Prints: ['Giggity!', 'Keep', 'all', 'this', 'together,', 'very', 'important!', 'Seriously', 'though', 'it', 'is...Ahh', 'yeah...\nI', 'just', 'buy a', 'jetski.']

Whereas I would like it to print: ['Giggity!', 'Keep all this together, very important! Seriously though it is...', 'Ahh', 'yeah...\nI', 'just', 'buy a', 'jetski.']

The only partial solution I have is to give <nosplit> priority in my separators list and then temporarily replace all other separators within the nosplit text with non-separator placeholders, and then put them back in. E.g.:

from langchain.text_splitter import RecursiveCharacterTextSplitter

splitter = RecursiveCharacterTextSplitter(chunk_size=5, chunk_overlap=2, separators=['<nosplit>', ' '], keep_separator=False)
nosplit = '<nosplit>Keep all this together, very important! Seriously though it is...<nosplit>'
space_word = 'x179lp'
nosplit = nosplit.replace(' ', space_word)
text = 'Giggity!' + nosplit + 'Ahh yeah...\nI just buy a jetski.'
chunks = splitter.split_text(text)
for i, chunk in enumerate(chunks):
    chunks[i] = chunk.replace(space_word, ' ')
print(chunks)

The issue is with this method I can't use character level splitting, i.e. '', as a possible separator for the rest of the document (I'd like to use the default separators list (along with nosplit): ["nosplit", "\n\n", "\n", " ", ""]).

Thank you!

1

There are 1 best solutions below

2
Kostas Mouratidis On

One-liner with re

>>> import re
>>> [
    x for y in [
        [chunk.replace("<nosplit>", "")] if chunk.startswith("<nosplit>")
        else chunk.split()  # replace this with your splitter of choice
        for chunk in re.split("(<nosplit>.*)<nosplit>", text)
    ] for x in y]

['Giggity!', 'Keep all this together, very important!
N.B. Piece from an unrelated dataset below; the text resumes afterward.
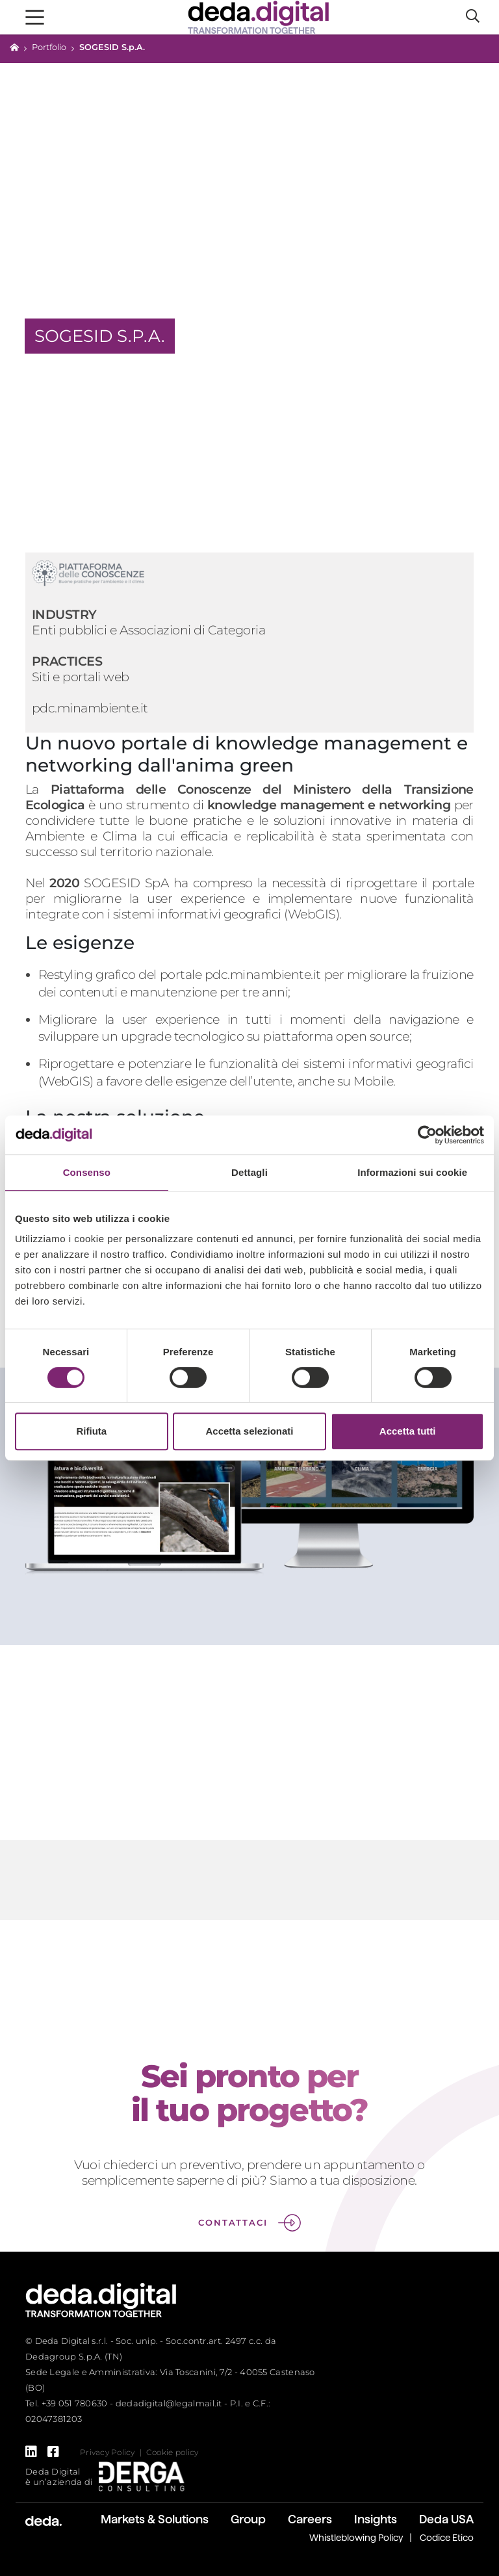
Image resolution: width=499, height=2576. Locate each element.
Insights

Seriously though it is...', 'Ahh', 'yeah...', 'I', 'just', 'buy', 'a', 'jetski.']

Explanation

Split your text using a simple regex including a capture group, and keep the <nosplit> in the beginning for easier filtering later:

>>> re.split("(<nosplit>.*)<nosplit>", text)
['Giggity! ', '<nosplit>Keep all this together, very important! Seriously though it is...', 'Ahh yeah...\nI just buy a jetski.']
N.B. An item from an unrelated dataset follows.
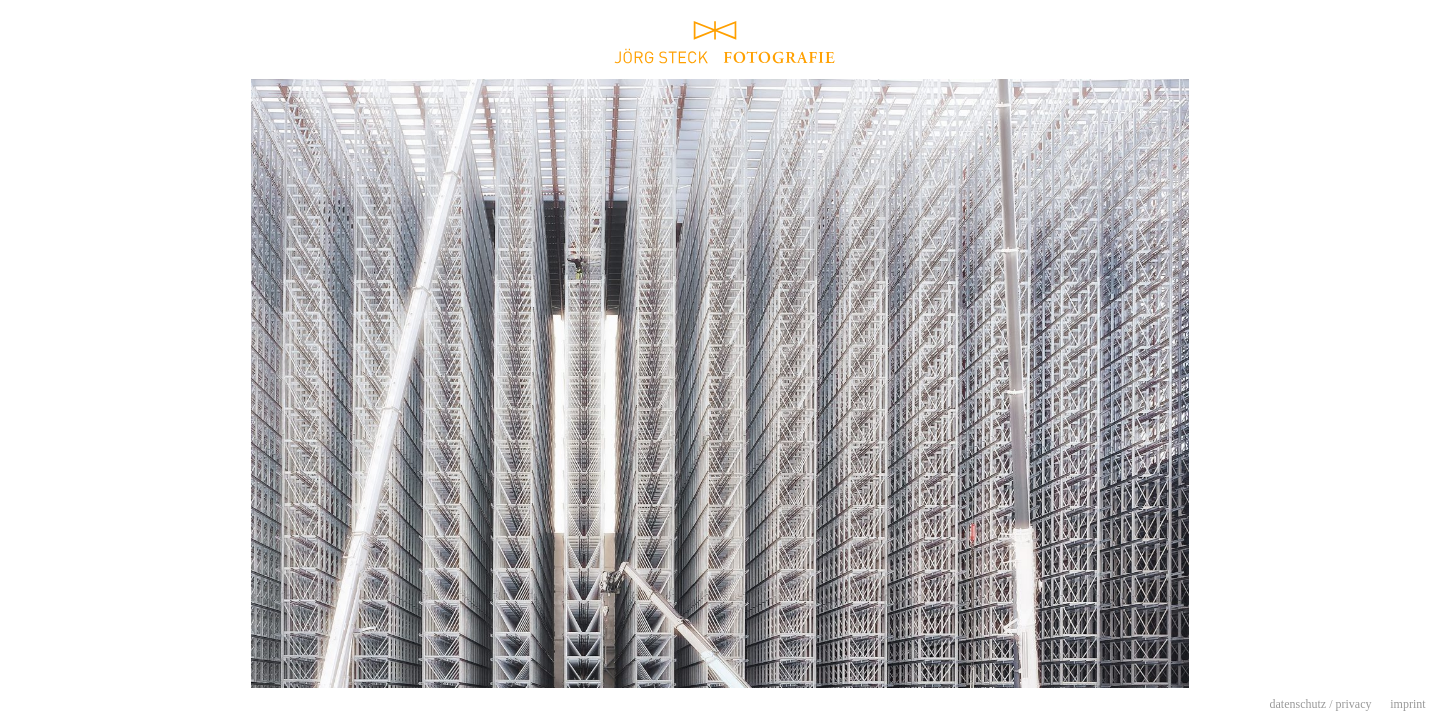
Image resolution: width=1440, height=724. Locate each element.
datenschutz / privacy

Iterate over every chunk. If the chunk starts with <nosplit>, put it in a list (useful for making unpacking simpler later) and remove the <nosplit> tag, otherwise split it with whatever method you prefer (I used str.split here):

[
    # 1-item list, also remove the nosplit tag
    [chunk.replace("<nosplit>", "")] if chunk.startswith("<nosplit>")
    # otherwise, split langchain or whatever
    else chunk.split()  # replace this with your splitter of choice
    for chunk in ...
]

[['Giggity!'], ['Keep all this together, very important! Seriously though it is...'], ['Ahh', 'yeah...', 'I', 'just', 'buy', 'a', 'jetski.']]

Now we have a list of lists, and you can just unpack it:

>>> [x for y in list_of_lists_from_above for x in y]

['Giggity!', 'Keep all this together, very important! Seriously though it is...', 'Ahh', 'yeah...', 'I', 'just', 'buy', 'a', 'jetski.']

I suggest splitting the above in multiple lines to increase readability. I did in one because I am lazy.